Dimanche 1 et Lundi 2 octobre - Trek en forêt primaire

Récit par Seb

Sans doute l'expérience la plus marquante du voyage. Même si elle n’est pas finie à l'heure où j'écris.

On part pour 2 jours dans la forêt primaire de la communauté de campo cocha (2500ha, 203 habitants)

Deux indiens de la communauté nous accompagnent. Gallo qui parle espagnol, ouvre le chemin et nous explique tout.

Silverio, muet, qui veille sur nous comme un ange protecteur. Ce personnage assez mystique semble tout droit sorti d'un film.

Deux excellents guides, connaissant parfaitement la forêt, très attentionnés et près à partager leurs savoirs et traditions.

La première journée se passe à merveille, 6-7 heures de marche (avec repas servi dans des feuilles de bananier s’il vous plait !).

Les montés, descentes, cours d'eau se succèdent avec une variété infinie d'espèces végétales. La forêt semble immense et sa diversité tout autant.

Les pauses sont nombreuses pour nous expliquer les propriétés médicinales des arbres, lianes et plantes que nous croisons. Celle ci soigne la diarrhée, celle ci le mal de crâne et celle là fait pousser les cheveux...

Beaucoup d'orchidées également, des insectes bizarroïdes, des papillons, une mygale.

Mais niveau bébêtes pas cool, on n'est pas stressés, les guides semblent connaître leur affaire et nous rassurent par leur attitude.

On arrive vers 16-17h au "campement" du soir situé au milieu de la forêt. A côté d'un cours d'eau, le milieu est assez ouvert et sublime, un décor de film d'aventure.

On se baigne, on mange, on essaie de pêcher, on discute avec Gallo (très intéressant de connaître mieux la vision du monde selon un quechua) et va se coucher... mais pas dormir.

Le lit est constitué d'une bâche en plastique allant du sol jusqu'au dessus de nos têtes, pour nous protéger de la pluie.

Heureusement, on a amené une moustiquaire pour ne pas être dérangé par les bébêtes.

On est quand même en plein milieu de la forêt amazonienne !

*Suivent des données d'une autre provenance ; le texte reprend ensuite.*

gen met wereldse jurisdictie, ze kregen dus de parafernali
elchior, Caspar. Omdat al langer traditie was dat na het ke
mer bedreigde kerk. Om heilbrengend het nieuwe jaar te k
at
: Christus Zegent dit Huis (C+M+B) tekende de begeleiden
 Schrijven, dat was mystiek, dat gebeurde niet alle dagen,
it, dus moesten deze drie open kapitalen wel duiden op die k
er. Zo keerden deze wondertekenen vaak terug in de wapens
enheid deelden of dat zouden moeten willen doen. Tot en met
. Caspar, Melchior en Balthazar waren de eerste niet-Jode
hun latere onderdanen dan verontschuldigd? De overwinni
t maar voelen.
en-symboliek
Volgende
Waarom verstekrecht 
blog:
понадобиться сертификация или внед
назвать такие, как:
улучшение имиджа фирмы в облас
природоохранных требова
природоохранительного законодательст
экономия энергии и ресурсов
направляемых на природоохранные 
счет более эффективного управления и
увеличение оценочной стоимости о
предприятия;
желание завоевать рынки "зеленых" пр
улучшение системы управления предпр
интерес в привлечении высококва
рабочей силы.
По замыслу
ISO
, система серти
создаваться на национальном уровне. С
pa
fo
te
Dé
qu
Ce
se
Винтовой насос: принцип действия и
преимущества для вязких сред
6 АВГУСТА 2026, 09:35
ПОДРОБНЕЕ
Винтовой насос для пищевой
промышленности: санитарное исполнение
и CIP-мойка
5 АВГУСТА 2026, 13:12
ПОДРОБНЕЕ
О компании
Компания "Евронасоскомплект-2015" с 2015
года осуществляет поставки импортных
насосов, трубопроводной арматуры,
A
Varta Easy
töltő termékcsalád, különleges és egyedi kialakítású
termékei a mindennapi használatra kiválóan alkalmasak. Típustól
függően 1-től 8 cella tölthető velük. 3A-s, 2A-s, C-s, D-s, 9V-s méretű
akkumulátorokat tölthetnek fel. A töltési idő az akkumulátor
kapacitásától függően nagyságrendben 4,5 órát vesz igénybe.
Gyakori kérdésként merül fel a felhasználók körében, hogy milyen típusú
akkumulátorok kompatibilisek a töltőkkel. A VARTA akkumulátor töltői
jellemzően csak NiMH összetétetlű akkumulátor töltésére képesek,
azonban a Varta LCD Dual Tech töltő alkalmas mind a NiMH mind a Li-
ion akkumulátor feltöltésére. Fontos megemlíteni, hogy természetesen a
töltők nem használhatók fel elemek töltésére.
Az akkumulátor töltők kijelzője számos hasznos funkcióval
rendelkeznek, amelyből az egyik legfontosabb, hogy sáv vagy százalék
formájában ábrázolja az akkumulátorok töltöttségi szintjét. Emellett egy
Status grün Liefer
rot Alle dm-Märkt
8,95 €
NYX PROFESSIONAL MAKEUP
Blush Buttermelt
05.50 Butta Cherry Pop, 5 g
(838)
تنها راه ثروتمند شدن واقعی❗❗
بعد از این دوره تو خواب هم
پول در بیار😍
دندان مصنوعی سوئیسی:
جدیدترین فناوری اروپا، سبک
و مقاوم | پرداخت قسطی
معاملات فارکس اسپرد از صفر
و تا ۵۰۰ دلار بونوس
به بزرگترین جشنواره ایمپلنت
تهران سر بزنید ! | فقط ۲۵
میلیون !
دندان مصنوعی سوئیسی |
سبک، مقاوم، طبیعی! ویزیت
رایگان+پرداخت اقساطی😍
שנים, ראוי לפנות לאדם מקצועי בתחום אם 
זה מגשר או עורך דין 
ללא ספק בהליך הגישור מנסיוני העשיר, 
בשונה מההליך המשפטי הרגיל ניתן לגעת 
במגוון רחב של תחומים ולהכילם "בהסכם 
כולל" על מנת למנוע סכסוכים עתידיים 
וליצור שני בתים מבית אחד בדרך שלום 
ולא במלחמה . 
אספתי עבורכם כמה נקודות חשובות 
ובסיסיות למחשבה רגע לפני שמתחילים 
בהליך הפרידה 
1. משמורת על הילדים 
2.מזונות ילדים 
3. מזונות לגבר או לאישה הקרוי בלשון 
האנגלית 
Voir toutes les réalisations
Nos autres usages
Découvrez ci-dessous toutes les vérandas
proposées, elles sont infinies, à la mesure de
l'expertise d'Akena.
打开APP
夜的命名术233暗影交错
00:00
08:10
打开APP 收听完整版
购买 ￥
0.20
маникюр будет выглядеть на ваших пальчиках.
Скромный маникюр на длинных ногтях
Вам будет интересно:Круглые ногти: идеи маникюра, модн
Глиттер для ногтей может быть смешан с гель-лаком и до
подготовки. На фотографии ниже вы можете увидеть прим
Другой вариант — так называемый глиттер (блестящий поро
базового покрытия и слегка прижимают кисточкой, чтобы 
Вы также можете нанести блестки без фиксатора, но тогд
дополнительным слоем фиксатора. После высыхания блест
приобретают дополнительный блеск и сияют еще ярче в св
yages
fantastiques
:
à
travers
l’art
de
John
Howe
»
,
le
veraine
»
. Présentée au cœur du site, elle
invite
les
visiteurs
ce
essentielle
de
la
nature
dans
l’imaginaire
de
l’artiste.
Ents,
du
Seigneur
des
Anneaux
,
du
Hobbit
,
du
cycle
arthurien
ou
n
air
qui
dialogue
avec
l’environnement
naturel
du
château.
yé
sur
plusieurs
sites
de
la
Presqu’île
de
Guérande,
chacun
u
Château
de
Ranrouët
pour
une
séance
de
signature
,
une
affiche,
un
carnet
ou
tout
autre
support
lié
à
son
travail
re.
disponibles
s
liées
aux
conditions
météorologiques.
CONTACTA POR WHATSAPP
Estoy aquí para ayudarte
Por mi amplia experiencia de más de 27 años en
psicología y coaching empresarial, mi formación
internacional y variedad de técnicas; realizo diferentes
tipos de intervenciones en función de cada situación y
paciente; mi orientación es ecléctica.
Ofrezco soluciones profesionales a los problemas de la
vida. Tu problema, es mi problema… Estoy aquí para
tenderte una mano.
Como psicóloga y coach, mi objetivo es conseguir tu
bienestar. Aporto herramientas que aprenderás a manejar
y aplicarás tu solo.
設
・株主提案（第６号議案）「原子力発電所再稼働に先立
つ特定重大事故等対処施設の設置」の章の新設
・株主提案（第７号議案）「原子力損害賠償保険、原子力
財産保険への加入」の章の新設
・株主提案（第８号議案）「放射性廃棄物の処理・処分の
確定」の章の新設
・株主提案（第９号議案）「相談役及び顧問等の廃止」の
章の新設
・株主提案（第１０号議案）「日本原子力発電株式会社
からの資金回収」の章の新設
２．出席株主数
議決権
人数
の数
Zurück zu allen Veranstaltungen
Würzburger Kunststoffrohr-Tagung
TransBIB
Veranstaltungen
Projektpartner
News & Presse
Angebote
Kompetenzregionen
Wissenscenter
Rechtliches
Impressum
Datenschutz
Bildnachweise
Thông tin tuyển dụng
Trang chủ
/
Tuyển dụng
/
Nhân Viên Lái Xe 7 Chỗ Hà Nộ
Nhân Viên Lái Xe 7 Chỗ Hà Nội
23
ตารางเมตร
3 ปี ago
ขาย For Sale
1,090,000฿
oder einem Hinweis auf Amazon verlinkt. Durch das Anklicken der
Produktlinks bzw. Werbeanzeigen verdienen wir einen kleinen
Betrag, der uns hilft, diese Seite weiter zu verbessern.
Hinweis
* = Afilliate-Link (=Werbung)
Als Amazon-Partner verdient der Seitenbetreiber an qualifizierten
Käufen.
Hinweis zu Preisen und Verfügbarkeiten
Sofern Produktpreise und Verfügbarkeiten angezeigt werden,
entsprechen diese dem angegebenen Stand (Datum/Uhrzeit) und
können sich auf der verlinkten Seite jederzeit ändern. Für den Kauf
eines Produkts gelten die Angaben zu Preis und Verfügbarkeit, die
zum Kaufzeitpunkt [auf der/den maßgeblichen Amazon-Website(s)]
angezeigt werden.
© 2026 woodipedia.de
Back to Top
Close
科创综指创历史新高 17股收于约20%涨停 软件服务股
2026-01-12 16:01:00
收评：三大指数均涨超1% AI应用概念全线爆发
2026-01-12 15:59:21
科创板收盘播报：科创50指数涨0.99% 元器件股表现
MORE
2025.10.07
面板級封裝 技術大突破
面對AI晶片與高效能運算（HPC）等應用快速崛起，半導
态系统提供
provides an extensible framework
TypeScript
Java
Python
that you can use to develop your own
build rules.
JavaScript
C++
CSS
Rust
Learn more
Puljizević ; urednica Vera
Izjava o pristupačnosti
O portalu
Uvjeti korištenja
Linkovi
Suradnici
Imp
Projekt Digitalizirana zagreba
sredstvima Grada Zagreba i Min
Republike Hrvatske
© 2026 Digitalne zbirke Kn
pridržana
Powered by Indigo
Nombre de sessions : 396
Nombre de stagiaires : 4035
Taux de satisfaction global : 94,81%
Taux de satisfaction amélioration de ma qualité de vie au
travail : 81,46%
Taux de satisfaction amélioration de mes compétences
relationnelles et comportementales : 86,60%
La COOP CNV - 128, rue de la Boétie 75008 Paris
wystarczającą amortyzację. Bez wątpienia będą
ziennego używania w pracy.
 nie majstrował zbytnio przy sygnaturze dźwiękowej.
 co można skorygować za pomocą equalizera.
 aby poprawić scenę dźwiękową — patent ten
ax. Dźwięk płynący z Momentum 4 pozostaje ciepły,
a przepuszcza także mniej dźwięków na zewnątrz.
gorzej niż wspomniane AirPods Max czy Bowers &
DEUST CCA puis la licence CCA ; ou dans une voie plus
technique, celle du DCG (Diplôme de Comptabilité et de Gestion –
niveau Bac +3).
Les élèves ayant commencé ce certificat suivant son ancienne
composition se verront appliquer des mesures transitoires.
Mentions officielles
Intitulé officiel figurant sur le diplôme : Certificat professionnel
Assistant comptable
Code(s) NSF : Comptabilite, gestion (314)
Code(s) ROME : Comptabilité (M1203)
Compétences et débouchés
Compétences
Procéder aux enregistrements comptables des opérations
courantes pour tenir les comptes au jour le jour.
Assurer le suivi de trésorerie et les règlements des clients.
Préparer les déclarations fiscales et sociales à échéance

D'ailleurs en inspectant le lit avant de dormir, on trouve un scorpion, que Gallo s'empresse de bruler. Très rassurant.

Les guides dorment sur des feuilles de bananier séchées.

Ainsi commence une longue nuit.

La dureté du sol et la peur des insectes de Laura rendant le sommeil difficile à trouver.

Vers 4h du matin, nous découvrons à nos dépens ce que forêt pluviale signifie. Des trombes d'eau s'abattent sur nous. La bâche montre vite ses limites et les guides s'évertuent à nous conserver un coin au sec.

Après deux heures, on reste plantés assis sur un coin de moustiquaire.

On arrive tant bien que mal à finir la nuit, presque au sec.

Le matin, réveil sans avoir vraiment dormi. La pluie continue, le ruisseau s'est transformé en fleuve boueux.

Les variations dans le paysage sont impressionnantes.

Silverio sort du tabac, se fait une cigarette "traditionnelle" et fume pour chasser la pluie.

Miracle ! Ca fonctionne, 5 minutes après la pluie cesse.

On repart tout crevés et trempés pour 5h de marche.

Heureusement, malgré l'humidité, la pluie intermittente, ça vaut vraiment le coup. Au delà de l'aventure, la densité de la végétation, on peut observer quelques animaux sauvages.

Chose assez rare, on a l'occasion d'observer un groupe d'une dizaine de toucan, moment riche en émotion, même pour les guides.

Retour aux cabañas en début d'après midi sur les rotules, contents de cette expérience et contents de trouver une bonne douche.

On finit la journée en végétant, puis en discutant avec Cesar et Nolwen de leur projet de la culture quechua.

Un excellent projet global, qui mérite d'être mis en avant, dépassant largement le cadre de l'éco-tourisme "classique".

Des gens bien quoi !

Conseils aux voyageurs

Si vous allez Campo cocha ou dans une autre communauté en Amazonie, un trek en forêt primaire permettant de passer une nuit sur place est absolument à faire ! Expérience inoubliable

Attention aux lodges qui proposent de fausses incursions bien chères avec des gros groupes (qui font fuir tous les animaux et dégradent la forêt).